### What to do
Extract only the lines running from the top of the entries to the line that holds "You are a GUI". Include that line and omit the pictures.

** Material provided follows **

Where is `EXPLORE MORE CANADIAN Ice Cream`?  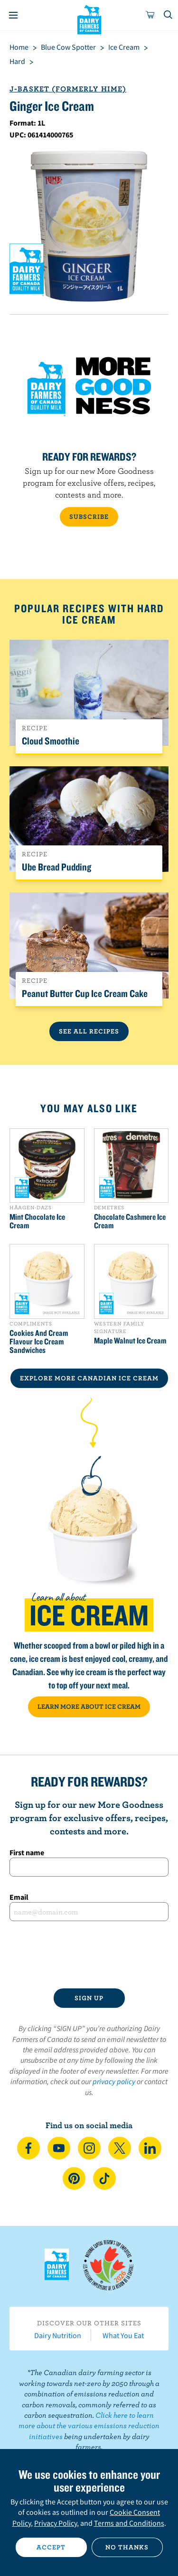
EXPLORE MORE CANADIAN Ice Cream is located at coordinates (89, 1378).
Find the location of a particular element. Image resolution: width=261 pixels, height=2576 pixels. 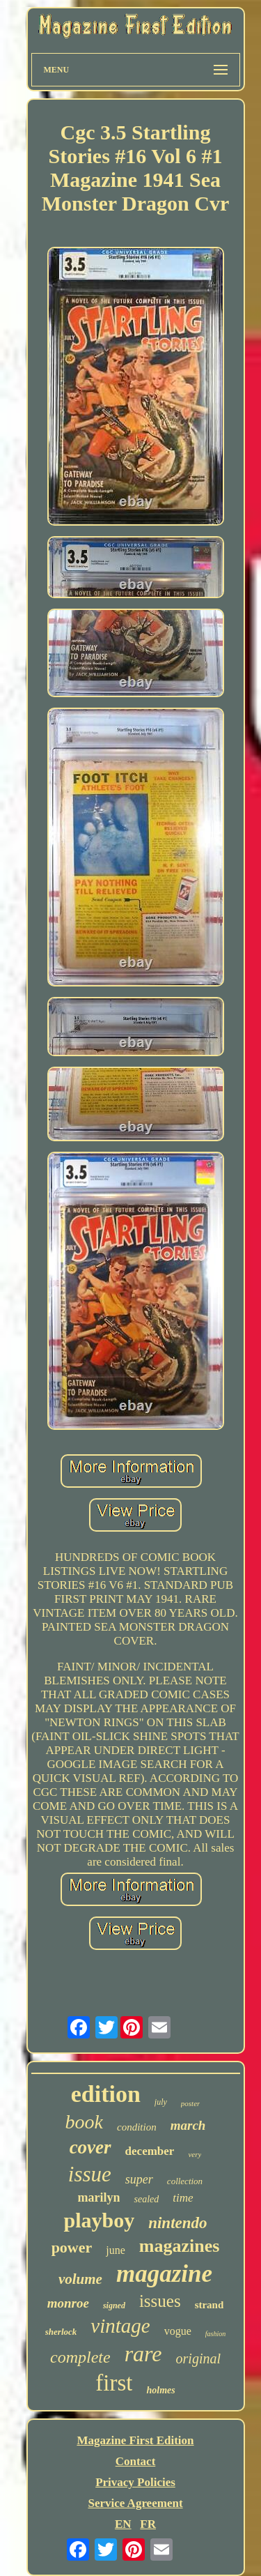

june is located at coordinates (115, 2250).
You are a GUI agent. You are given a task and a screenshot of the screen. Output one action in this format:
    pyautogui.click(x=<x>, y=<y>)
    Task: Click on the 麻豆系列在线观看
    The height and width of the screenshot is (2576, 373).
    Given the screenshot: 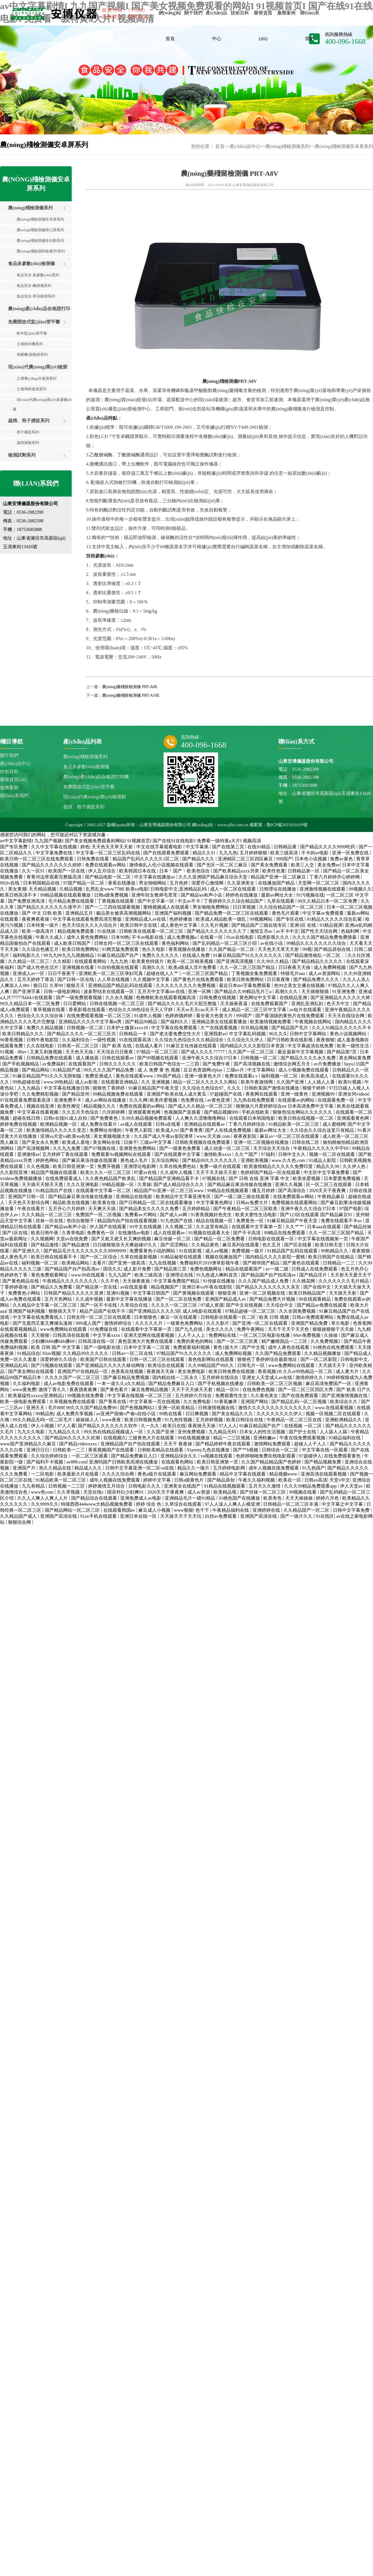 What is the action you would take?
    pyautogui.click(x=241, y=1244)
    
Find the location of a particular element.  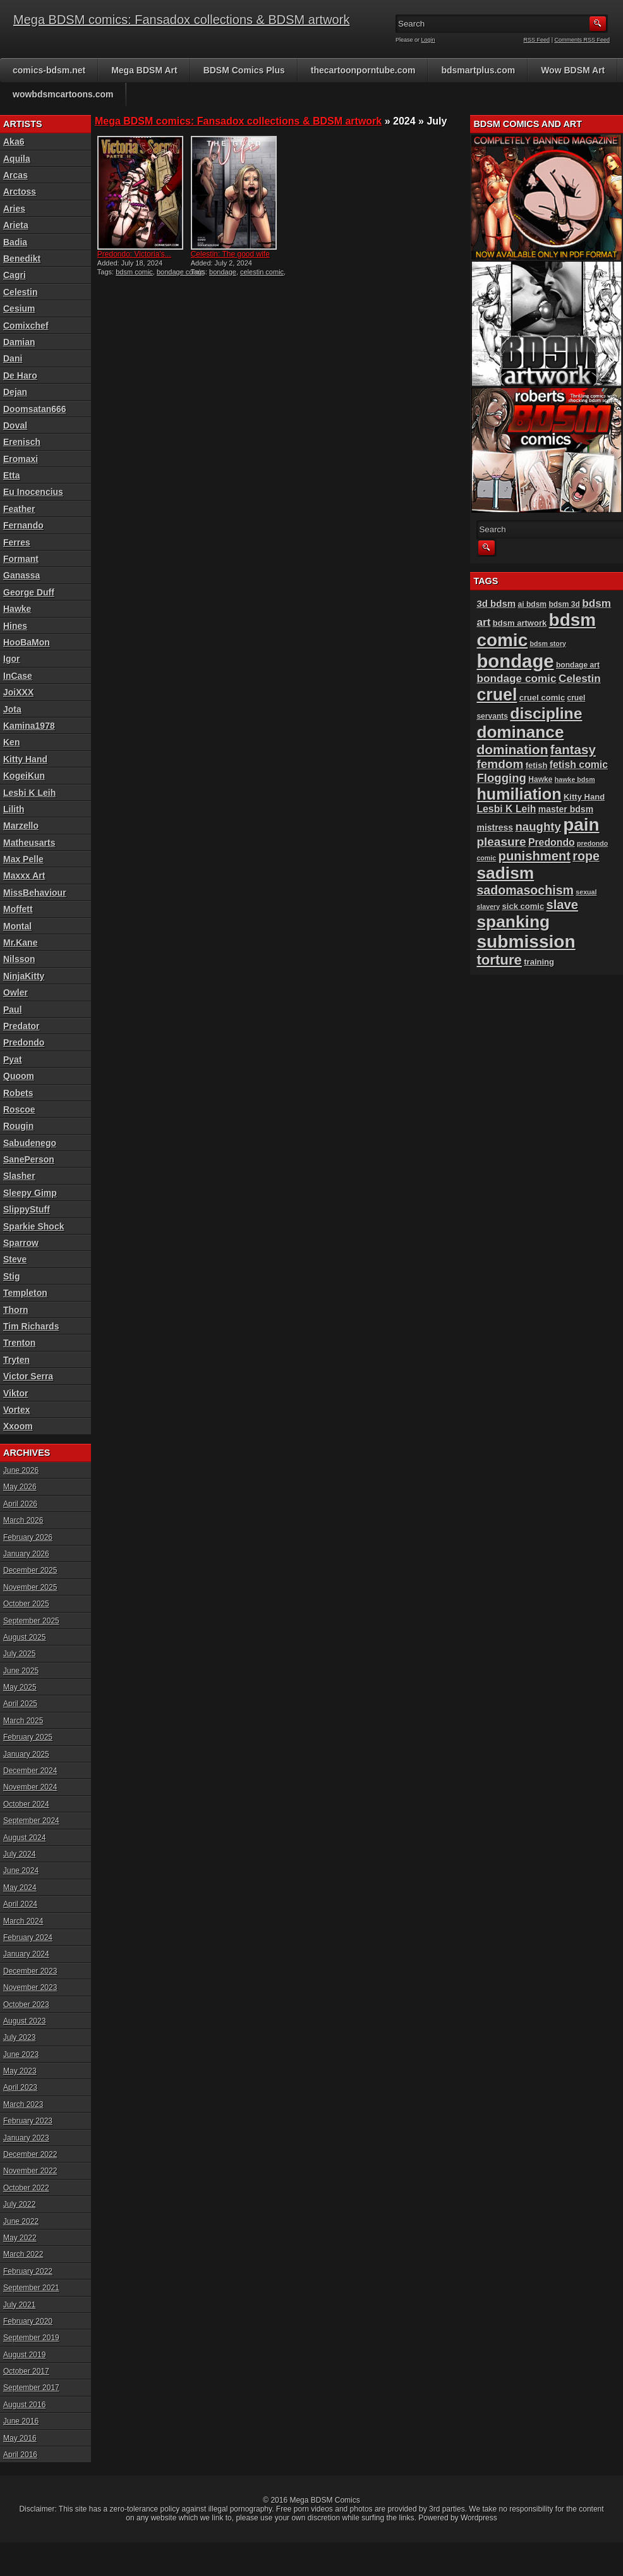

** End of Material provided **

### Answer for the task
Where is `EXPLORE MORE CANADIAN Ice Cream`?  
EXPLORE MORE CANADIAN Ice Cream is located at coordinates (89, 1378).
Find the location of a particular element. Image resolution: width=261 pixels, height=2576 pixels. 

june is located at coordinates (115, 2250).
You are a GUI agent. You are given a task and a screenshot of the screen. Output one action in this format:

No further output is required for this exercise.